-- STORED DATA follows --
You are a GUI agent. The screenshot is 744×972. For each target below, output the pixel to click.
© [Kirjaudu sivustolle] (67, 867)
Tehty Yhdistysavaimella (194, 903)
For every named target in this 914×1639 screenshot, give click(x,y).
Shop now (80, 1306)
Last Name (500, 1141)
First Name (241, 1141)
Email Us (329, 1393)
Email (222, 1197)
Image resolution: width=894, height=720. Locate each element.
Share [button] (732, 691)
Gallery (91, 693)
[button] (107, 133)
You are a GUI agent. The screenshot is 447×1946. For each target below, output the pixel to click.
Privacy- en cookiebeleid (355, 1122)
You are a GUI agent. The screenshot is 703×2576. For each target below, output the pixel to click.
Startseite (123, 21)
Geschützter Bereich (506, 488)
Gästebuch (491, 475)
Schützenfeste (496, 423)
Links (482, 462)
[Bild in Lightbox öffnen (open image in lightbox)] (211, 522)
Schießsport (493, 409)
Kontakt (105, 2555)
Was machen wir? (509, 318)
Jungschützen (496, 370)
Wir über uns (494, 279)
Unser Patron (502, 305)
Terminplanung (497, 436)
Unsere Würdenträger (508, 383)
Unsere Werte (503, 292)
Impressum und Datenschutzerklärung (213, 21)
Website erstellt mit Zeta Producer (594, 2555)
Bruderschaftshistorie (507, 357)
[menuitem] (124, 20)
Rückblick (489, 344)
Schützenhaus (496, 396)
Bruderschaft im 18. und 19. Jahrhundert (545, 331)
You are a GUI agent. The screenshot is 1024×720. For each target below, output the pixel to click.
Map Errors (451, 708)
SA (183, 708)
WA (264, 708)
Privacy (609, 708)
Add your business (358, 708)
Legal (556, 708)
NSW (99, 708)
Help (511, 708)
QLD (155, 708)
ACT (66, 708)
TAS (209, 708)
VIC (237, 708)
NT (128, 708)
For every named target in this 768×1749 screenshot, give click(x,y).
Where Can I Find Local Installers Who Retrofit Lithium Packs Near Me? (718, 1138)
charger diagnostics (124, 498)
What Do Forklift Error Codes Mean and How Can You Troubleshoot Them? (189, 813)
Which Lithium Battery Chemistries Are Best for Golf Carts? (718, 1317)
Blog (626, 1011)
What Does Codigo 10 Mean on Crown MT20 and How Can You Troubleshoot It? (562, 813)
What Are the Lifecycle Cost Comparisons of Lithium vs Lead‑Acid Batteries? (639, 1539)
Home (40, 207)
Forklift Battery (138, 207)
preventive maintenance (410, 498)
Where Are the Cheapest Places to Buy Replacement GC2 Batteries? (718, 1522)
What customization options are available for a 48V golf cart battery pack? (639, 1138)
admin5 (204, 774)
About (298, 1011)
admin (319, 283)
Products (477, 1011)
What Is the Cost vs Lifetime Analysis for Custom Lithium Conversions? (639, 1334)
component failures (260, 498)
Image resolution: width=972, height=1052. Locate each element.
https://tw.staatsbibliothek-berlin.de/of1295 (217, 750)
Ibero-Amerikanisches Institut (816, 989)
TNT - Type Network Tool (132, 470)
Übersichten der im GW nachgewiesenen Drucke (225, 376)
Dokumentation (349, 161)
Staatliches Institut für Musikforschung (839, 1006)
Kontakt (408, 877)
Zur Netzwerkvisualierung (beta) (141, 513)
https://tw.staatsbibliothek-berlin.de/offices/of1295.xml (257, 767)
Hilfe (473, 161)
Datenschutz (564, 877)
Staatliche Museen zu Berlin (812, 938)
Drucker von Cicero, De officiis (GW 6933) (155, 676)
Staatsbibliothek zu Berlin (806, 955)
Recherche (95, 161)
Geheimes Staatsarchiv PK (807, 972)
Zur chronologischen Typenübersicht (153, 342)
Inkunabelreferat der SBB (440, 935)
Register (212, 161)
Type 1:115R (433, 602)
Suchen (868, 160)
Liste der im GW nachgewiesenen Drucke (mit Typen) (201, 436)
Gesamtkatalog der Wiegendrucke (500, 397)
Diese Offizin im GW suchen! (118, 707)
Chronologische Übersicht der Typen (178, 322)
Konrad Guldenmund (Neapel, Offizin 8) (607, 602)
-- STORED DATA concluded --
## PROBLEM DETAILS:
Would you write the records out again, word for word?

## RESULT:
You are a GUI agent. The screenshot is 744×972. For each target below, output the pixel to click.
© [Kirjaudu sivustolle] (67, 867)
Tehty Yhdistysavaimella (194, 903)
For every named target in this 914×1639 screenshot, give click(x,y).
Shop now (80, 1306)
Last Name (500, 1141)
First Name (241, 1141)
Email Us (329, 1393)
Email (222, 1197)
Image resolution: width=894, height=720. Locate each element.
Share [button] (732, 691)
Gallery (91, 693)
[button] (107, 133)
You are a GUI agent. The screenshot is 447×1946. For each target below, output the pixel to click.
Privacy- en cookiebeleid (355, 1122)
You are a GUI agent. The screenshot is 703×2576. For each target below, output the pixel to click.
Startseite (123, 21)
Geschützter Bereich (506, 488)
Gästebuch (491, 475)
Schützenfeste (496, 423)
Links (482, 462)
[Bild in Lightbox öffnen (open image in lightbox)] (211, 522)
Schießsport (493, 409)
Kontakt (105, 2555)
Was machen wir? (509, 318)
Jungschützen (496, 370)
Wir über uns (494, 279)
Unser Patron (502, 305)
Terminplanung (497, 436)
Unsere Würdenträger (508, 383)
Unsere Werte (503, 292)
Impressum und Datenschutzerklärung (213, 21)
Website erstellt mit Zeta Producer (594, 2555)
Bruderschaftshistorie (507, 357)
[menuitem] (124, 20)
Rückblick (489, 344)
Schützenhaus (496, 396)
Bruderschaft im 18. und 19. Jahrhundert (545, 331)
You are a GUI agent. The screenshot is 1024×720. For each target below, output the pixel to click.
Map Errors (451, 708)
SA (183, 708)
WA (264, 708)
Privacy (609, 708)
Add your business (358, 708)
Legal (556, 708)
NSW (99, 708)
Help (511, 708)
QLD (155, 708)
ACT (66, 708)
TAS (209, 708)
VIC (237, 708)
NT (128, 708)
For every named target in this 768×1749 screenshot, give click(x,y).
Where Can I Find Local Installers Who Retrofit Lithium Packs Near Me? (718, 1138)
charger diagnostics (124, 498)
What Do Forklift Error Codes Mean and How Can You Troubleshoot Them? (189, 813)
Which Lithium Battery Chemistries Are Best for Golf Carts? (718, 1317)
Blog (626, 1011)
What Does Codigo 10 Mean on Crown MT20 and How Can You Troubleshoot It? (562, 813)
What Are the Lifecycle Cost Comparisons of Lithium vs Lead‑Acid Batteries? (639, 1539)
Home (40, 207)
Forklift Battery (138, 207)
preventive maintenance (410, 498)
Where Are the Cheapest Places to Buy Replacement GC2 Batteries? (718, 1522)
What customization options are available for a 48V golf cart battery pack? (639, 1138)
admin5 (204, 774)
About (298, 1011)
admin (319, 283)
Products (477, 1011)
What Is the Cost vs Lifetime Analysis for Custom Lithium Conversions? (639, 1334)
component failures (260, 498)
Image resolution: width=972, height=1052. Locate each element.
https://tw.staatsbibliothek-berlin.de/of1295 (217, 750)
Ibero-Amerikanisches Institut (816, 989)
TNT - Type Network Tool (132, 470)
Übersichten der im GW nachgewiesenen Drucke (225, 376)
Dokumentation (349, 161)
Staatliches Institut für Musikforschung (839, 1006)
Kontakt (408, 877)
Zur Netzwerkvisualierung (beta) (141, 513)
https://tw.staatsbibliothek-berlin.de/offices/of1295.xml (257, 767)
Hilfe (473, 161)
Datenschutz (564, 877)
Staatliche Museen zu Berlin (812, 938)
Drucker von Cicero, De officiis (GW 6933) (155, 676)
Staatsbibliothek zu Berlin (806, 955)
Recherche (95, 161)
Geheimes Staatsarchiv PK (807, 972)
Zur chronologischen Typenübersicht (153, 342)
Inkunabelreferat der SBB (440, 935)
Register (212, 161)
Type 1:115R (433, 602)
Suchen (868, 160)
Liste der im GW nachgewiesenen Drucke (mit Typen) (201, 436)
Gesamtkatalog der Wiegendrucke (500, 397)
Diese Offizin im GW suchen! (118, 707)
Chronologische Übersicht der Typen (178, 322)
Konrad Guldenmund (Neapel, Offizin 8) (607, 602)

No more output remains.